Do Pará para o Vale do Itajaí: um pedaço da Amazônia em cada prato

Restaurante de Blumenau preserva tradições do Pará com culinária, arte e música em celebração à diversidade cultural da cidade

Por Victor Guerreiro

Entre paredes amarelas decoradas com grafismos marajoaras, ficam cumbucas que pendem das prateleiras e disputam espaço com vidros, temperos e ingredientes trazidos diretamente do Pará. É no Varanda Amazônica, em Blumenau, que o cheiro de tucupi se mistura à música ao vivo e o carimbó ressoa enquanto as mulheres rodopiam em saias pelo restaurante. No canto, quadros de artistas paraenses, incluindo a pintura da matriarca “Maria de Belém”, olham para os clientes, lembrando histórias que cruzaram mais de dois mil quilômetros para se fixar no Vale do Itajaí.

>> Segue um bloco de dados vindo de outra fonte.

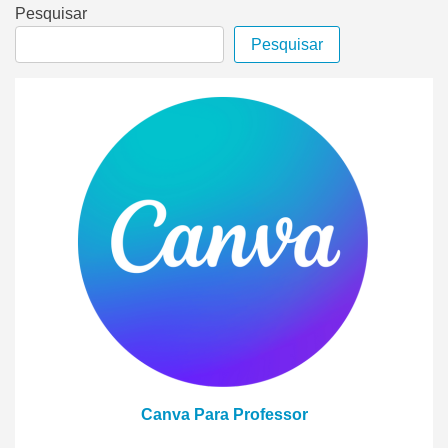
Pesquisar
Pesquisar
Canva Para Professor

O restaurante nasceu da saudade de casa de Wesley Tossan, 31 anos, que veio de Belém há 11 anos. Deixou o emprego na Casa de Apoio à Saúde Indígena e, ao receber um convite de um amigo que já era morador de Blumenau, nem pensou duas vezes ao vir conhecer a cidade na época de Oktoberfest. “E me lembro que, naquele período que cheguei, o que me chamou mais atenção foram as diversas placas de emprego por todo o lugar, dizendo ‘contrata-se’, e eu achei aquilo curioso porque na cidade de onde eu venho, não tem isso”, aponta.

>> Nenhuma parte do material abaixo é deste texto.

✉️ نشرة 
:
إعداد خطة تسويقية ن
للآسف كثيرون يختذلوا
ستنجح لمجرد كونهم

Após um período de adaptação, Wesley sentiu que precisava trazer consigo um pedaço de casa. Por isso, há dois anos, o restaurante nasceu da saudade dos aromas, sabores, cores e sons que não cabiam apenas em viagens de volta ao Pará. “É um refúgio, não só para nós, mas para quem chega aqui, senta para tomar um café e comer alguma coisa. A ambientação vai desde a música até as comidas, então é para a galera se sentir em casa mesmo”, explica. Quatro anos após chegar na cidade, a mãe dele, Alcione, também veio para Blumenau e atualmente trabalha como cozinheira no Varanda Amazônica.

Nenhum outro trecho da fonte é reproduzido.